Desconsiderar a personalidade jurídica significa flexibilizar a autonomia desta, ou seja, atingir a eficácia da personalização. Nas palavras de FÁBIO KONDER COMPARATO (1976:294), é uma sanção que consiste na "suspensão dos efeitos da separação patrimonial in casu".

MARÇAL JUSTEN FILHO (1987:57) formula a seguinte definição:

"É a ignorância, para casos concretos e sem retirar a validade de ato jurídico específico, dos efeitos da personificação jurídica validamente reconhecida a uma ou mais sociedades, a fim de evitar um resultado incompatível com a função da pessoa jurídica."

No direito brasileiro, segundo FÁBIO ULHOA COELHO (2002:35), há duas teorias acerca do assunto. Uma que ele denomina "teoria maior", que admitiria a desconsideração da personalidade jurídica para evitar o mau uso desta; e outra, que chama "teoria menor", segundo a qual a simples insuficiência patrimonial da pessoa jurídica para arcar com suas obrigações autorizaria a responsabilização de seus sócios.

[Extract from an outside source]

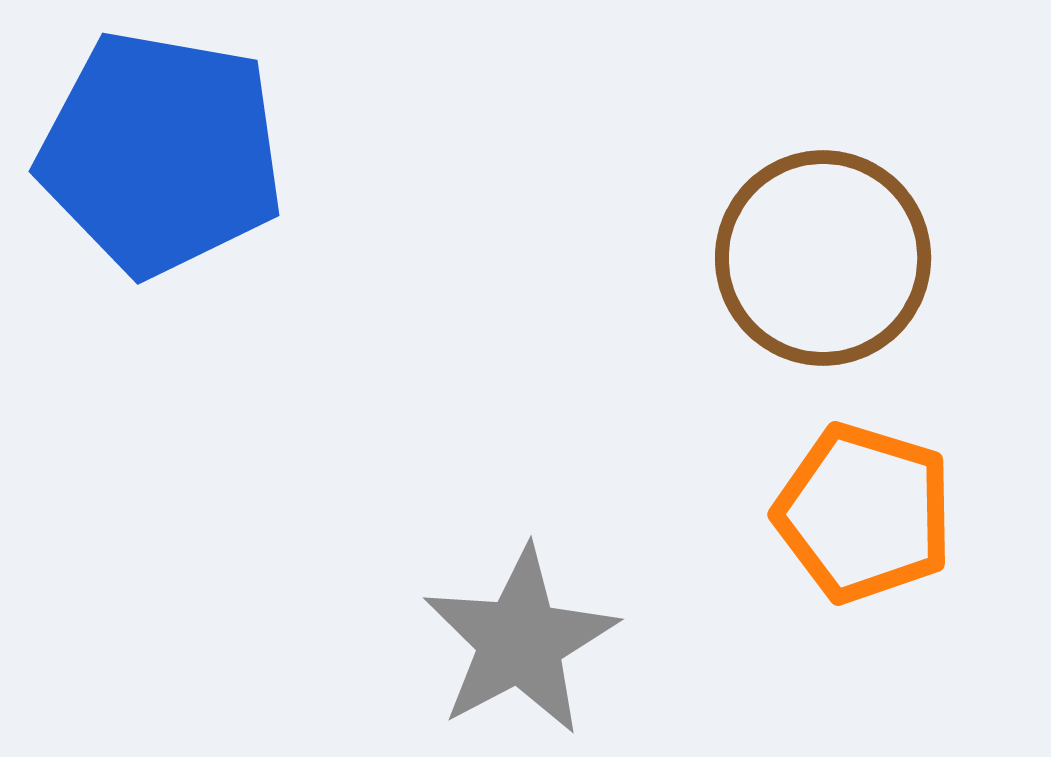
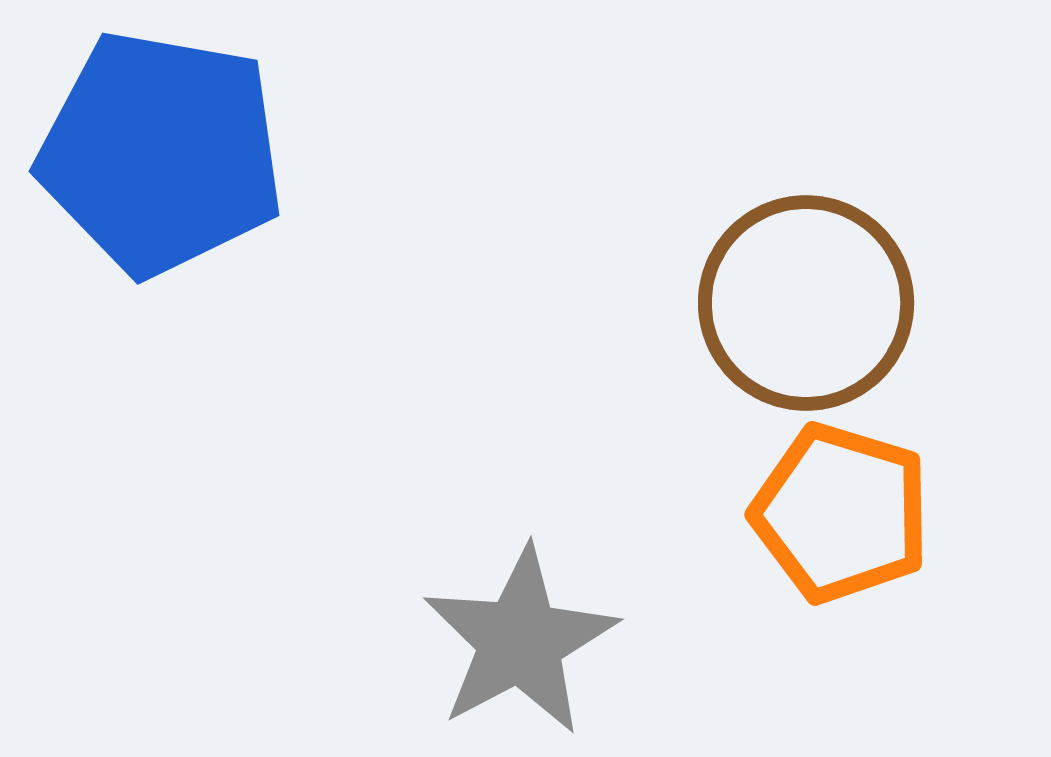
brown circle: moved 17 px left, 45 px down
orange pentagon: moved 23 px left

A teoria maior adota como pressuposto da desconsideração a fraude e o abuso da personalidade jurídica. Em razão da insuficiência desses pressupostos para resolver todos os casos, bem como da dificuldade de sua prova, dada sua subjetividade (OLIVEIRA,1979:555), FÁBIO KONDER COMPARATO defendeu um critério objetivo (OLIVEIRA,1979:552) para autorizar a desconsideração, consistente, principalmente, na confusão patrimonial (COELHO,2002:43).

A confusão patrimonial é apenas um dos motivos que FÁBIO KONDER COMPARATO (1976:295) defendeu como ensejadores da desconsideração. Para ele a desconsideração "é sempre feita em função do poder de controle societário", tendo por critério os pressupostos da separação patrimonial: "de tipo formal, como por exemplo, o respeito à espécie societária; ou o pressuposto substancial da permanência do objeto e do objetivo sociais, como escopo inconfundível com o interesse ou a atividade individual dos sócios." (1976:297).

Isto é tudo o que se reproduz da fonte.